This recap is a summary. It will give an overview of the challenge, define my approach, provide links to all 26 posts, and offer some handy reference guides to fill in gaps on ancient history. The links are near the middle.

The Rules of Engagement
The rules for the challenge are straightforward. Write 26 posts on a single theme, one for each letter of the alphabet, in order, during the month of April, finishing by April 30th.
Definitions first. What do I mean by “ancient” and “invention”? “Ancient” means different things to different people. To your teenager, you might be ancient, and ancient inventions could include the rotary phone, the VCR, or even the iPhone 1! For these posts, Ancient means between the Prehistoric Paleolithic to right before the Middle Ages. Prehistoric tens of thousands of years before writing existed. But I include some ancient historical events, too, some which might have required Mesopotamian technology, Mesoamerican knowhow, or Greek science. Most are BCE, though I might mention some after year “zero.”

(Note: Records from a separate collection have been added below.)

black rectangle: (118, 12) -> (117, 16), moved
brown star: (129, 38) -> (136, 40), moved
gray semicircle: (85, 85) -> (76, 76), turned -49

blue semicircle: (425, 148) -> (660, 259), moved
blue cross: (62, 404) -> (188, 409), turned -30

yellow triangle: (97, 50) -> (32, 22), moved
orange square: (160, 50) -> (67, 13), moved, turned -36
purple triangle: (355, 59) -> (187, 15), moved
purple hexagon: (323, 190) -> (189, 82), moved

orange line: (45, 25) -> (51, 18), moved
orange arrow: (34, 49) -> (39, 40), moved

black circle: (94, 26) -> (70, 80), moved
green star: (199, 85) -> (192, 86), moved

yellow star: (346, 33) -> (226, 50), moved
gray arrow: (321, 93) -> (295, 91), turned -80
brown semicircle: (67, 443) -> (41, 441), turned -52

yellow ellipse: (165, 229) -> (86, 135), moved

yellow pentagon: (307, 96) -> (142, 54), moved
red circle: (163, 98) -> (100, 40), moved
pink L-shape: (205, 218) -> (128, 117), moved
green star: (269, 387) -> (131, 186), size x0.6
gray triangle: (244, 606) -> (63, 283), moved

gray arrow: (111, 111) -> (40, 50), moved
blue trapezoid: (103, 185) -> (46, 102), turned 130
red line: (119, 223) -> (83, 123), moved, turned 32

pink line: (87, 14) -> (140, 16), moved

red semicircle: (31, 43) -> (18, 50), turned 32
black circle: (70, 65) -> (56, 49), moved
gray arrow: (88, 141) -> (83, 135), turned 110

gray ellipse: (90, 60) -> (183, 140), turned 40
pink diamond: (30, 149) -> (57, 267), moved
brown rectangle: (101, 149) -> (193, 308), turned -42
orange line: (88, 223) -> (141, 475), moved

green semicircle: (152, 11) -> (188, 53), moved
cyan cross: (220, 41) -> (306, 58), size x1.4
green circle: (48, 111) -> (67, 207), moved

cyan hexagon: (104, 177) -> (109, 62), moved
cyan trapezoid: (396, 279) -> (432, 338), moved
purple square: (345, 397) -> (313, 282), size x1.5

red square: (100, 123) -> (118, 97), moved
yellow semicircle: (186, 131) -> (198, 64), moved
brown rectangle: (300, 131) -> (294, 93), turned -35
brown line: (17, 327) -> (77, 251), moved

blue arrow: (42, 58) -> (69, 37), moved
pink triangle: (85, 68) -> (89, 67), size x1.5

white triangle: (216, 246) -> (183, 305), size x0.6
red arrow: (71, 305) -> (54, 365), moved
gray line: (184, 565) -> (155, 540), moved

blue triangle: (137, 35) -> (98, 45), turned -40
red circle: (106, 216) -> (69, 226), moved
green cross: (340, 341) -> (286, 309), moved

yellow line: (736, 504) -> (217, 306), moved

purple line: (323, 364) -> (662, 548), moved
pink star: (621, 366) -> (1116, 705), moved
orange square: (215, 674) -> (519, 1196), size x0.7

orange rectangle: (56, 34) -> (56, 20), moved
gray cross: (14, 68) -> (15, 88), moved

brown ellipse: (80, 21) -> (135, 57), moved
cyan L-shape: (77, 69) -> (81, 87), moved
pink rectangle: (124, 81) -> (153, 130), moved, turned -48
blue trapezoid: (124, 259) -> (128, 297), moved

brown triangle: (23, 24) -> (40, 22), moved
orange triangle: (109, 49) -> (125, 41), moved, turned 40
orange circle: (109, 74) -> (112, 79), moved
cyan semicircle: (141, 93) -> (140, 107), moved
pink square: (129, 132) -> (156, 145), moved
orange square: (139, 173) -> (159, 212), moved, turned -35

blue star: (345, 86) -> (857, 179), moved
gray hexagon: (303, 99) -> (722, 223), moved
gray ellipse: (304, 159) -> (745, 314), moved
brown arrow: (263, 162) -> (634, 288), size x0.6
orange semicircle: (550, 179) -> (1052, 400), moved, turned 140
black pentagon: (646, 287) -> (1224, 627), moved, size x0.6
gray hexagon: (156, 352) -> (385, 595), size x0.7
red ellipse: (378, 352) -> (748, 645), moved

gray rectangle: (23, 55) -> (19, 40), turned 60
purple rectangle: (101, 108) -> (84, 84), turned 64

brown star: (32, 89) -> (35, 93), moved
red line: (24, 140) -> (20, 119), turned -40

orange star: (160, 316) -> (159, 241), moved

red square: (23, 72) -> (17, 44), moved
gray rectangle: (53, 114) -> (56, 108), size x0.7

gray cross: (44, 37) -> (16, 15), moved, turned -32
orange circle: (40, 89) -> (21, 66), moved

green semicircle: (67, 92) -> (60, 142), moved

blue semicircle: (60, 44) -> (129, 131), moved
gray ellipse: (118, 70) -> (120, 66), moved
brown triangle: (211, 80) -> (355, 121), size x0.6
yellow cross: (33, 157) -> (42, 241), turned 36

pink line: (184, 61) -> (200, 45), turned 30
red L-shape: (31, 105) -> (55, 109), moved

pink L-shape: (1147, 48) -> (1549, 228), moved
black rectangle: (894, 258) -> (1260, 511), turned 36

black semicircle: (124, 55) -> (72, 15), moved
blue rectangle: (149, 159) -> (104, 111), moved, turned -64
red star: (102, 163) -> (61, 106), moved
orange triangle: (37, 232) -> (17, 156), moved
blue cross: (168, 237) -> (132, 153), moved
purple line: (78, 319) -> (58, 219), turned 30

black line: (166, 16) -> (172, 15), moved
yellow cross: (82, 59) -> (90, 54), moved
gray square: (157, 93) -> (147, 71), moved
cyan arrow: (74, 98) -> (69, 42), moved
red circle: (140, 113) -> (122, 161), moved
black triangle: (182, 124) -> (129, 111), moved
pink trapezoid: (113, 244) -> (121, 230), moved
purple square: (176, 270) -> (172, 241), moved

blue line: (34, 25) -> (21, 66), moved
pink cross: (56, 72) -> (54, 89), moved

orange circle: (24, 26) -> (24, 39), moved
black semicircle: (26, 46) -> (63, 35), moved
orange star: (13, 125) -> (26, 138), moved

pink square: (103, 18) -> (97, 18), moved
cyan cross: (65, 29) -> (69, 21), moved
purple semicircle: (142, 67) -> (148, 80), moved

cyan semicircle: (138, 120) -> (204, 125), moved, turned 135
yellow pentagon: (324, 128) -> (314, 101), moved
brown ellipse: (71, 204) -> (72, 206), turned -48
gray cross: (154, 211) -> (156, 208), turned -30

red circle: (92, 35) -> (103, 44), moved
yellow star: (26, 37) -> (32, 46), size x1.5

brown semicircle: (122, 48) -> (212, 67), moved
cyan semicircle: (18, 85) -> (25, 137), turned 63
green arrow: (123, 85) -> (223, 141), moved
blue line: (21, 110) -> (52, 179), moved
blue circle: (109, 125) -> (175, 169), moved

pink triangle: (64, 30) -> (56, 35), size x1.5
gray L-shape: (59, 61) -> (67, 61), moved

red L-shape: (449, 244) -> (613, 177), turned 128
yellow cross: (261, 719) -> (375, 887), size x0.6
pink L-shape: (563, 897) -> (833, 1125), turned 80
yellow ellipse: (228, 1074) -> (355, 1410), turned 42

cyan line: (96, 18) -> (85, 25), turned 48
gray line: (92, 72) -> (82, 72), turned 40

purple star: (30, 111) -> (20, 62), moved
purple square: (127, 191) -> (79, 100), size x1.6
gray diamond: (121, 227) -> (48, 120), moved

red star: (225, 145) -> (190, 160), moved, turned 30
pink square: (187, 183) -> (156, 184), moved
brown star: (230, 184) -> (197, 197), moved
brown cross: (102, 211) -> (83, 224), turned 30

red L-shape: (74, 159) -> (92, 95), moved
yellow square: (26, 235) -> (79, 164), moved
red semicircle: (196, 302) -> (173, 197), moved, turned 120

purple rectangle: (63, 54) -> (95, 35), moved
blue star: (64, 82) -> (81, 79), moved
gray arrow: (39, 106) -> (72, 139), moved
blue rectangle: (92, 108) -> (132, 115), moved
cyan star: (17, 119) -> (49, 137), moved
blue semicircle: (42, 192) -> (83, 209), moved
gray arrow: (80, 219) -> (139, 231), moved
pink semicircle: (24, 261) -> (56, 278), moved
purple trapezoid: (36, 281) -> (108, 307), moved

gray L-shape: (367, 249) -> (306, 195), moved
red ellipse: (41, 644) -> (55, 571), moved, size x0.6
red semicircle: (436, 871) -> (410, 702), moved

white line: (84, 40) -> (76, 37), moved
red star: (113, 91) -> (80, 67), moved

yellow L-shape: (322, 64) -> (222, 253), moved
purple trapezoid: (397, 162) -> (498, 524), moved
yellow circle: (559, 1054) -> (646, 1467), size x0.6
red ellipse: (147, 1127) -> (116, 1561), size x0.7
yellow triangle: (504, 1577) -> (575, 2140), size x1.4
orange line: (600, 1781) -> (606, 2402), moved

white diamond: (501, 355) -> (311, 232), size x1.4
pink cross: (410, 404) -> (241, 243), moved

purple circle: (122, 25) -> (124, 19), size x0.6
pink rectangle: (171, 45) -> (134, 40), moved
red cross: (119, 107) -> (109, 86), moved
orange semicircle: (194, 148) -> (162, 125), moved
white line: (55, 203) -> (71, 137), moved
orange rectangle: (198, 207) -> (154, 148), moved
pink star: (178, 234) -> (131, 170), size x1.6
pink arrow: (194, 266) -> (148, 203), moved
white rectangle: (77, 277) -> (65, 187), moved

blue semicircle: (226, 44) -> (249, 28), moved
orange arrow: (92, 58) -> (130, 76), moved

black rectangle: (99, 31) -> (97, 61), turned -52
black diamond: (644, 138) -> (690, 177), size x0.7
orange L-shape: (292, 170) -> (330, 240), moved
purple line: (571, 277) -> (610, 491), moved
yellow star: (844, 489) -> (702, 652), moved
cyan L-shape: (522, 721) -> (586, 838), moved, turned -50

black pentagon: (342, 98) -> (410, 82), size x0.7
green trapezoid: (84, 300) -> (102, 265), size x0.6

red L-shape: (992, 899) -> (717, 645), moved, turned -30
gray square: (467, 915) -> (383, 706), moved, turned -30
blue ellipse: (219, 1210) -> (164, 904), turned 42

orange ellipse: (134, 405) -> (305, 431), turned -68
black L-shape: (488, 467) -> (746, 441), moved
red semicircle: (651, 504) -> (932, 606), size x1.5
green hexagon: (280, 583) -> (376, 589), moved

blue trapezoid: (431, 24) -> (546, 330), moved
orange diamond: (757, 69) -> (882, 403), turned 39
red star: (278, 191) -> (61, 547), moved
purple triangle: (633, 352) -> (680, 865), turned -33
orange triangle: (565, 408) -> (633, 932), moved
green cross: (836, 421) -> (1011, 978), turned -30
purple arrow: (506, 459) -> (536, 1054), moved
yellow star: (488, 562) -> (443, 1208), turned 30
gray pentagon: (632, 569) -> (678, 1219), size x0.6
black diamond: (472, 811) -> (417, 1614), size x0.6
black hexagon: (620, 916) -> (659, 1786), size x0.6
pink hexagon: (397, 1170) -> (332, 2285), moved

“Invention” means a basic thing created by early humans. Simple as that. Think of Fire, Art, Beer, or Soap–those happen to be topics covered in the book, Who Ate the First Oyster? by Cody Cassidy, which inspired me to write this series. However, I don’t want to–if you’ll pardon me–re-invent Cody’s Wheel. The inventions I chose are so universal they were created in different forms in different places at different times, and that became an emerging theme, as I’ll explain a little further on.
Every post covers three basic topics:
- Where and when it happened first “around the world”
- A core definition of the “thing”
- How it influenced human development
If you want to understand what “around the world” means or you want some background on ancient cultures, skip past the list and check out the maps. Otherwise, if you just want to browse, here are the links to the finished posts:
Everything, Everywhere, Early On
One of the goals of the series was to focus on where similar people in different spaces had the same idea. In fact, the obsession with “firsts” annoys me. Who ate the first oyster? Who was the first to paint a cave? Who invented calculus? We are a culture obsessed with winning, even in scholarship. Archaeologists and anthropologists twist into pretzels using microscopes, lasers, and radiocarbon dating to prove that their discovery was the earliest, and deploy withering sarcasm to criticize the dating of rival finds. Yet, since we’re talking about thousands or millions of years ago, there’s a lot of speculation involved. Everybody’s guessing–educated guessing–but it’s still guessing.

Not to mention that recent history is full of examples of simultaneous inventions, where the guy with the bigger megaphone gets credit. Edison and Tesla. Newton and Leibniz. Singer and Howe. Lots of people can claim to be first for different reasons. I will provide dates, so there will be a first in each case, but I’m more interested in the bigger picture, and I hope you will be, too.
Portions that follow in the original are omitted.